Nachfolger für Wirtschaftsminister Franz Schuster sind in der Gerüchteküche auch schon ausgemacht. Michael Schneider zum Beispiel, Banker und Schatzmeister der Landes-Union. Oder Thomas Kretzschmer, der Landtagsabgeordnete, der aber auch ein guter Nachfolger für Althaus als Fraktionsvorsitzender wäre.
Solche Spekulationen haben einen Pferdefuß: Franz Schuster möchte gar nicht gehen. So wie auch Dagmar Schipanski nicht oder Michael Krapp. Wenn aber die Neubesetzungen im Kabinett Althaus nicht einvernehmlich über die Bühne gehen, hat der Neue enorme Flügel-Probleme.
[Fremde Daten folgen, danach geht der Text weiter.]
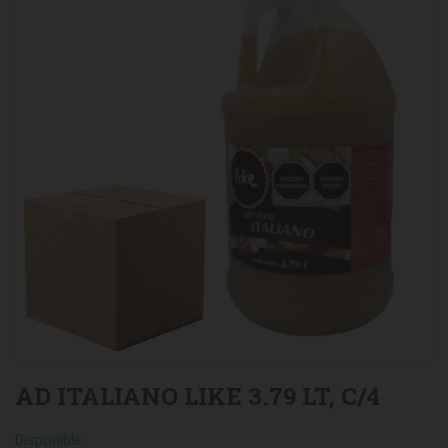
AD ITALIANO LIKE 3.79 LT, C/4
Disponible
Dann wird aus der Ecke derer, die sich als Verlierer sehen, gnadenlos gegen den neuen Chef intrigiert. Und das kann auch Vogel nur verhindern, wenn er es rechtzeitig erfährt.
Vielleicht wird deshalb Stephan Illert Chef der Staatskanzlei. Mit dem hat Vogel bisher schon regelmäßig seinen Wein getrunken und einiges erfahren, was zu korrigieren war.
Dieter Althaus wird es schwer haben. Nicht nur, weil Bernhard Vogel hintenrum weiter ein bisschen mitregieren wird. „Es ist gut, so wie Vogel den Übergang jetzt regelt“, sagte eine Delegierte in Gera.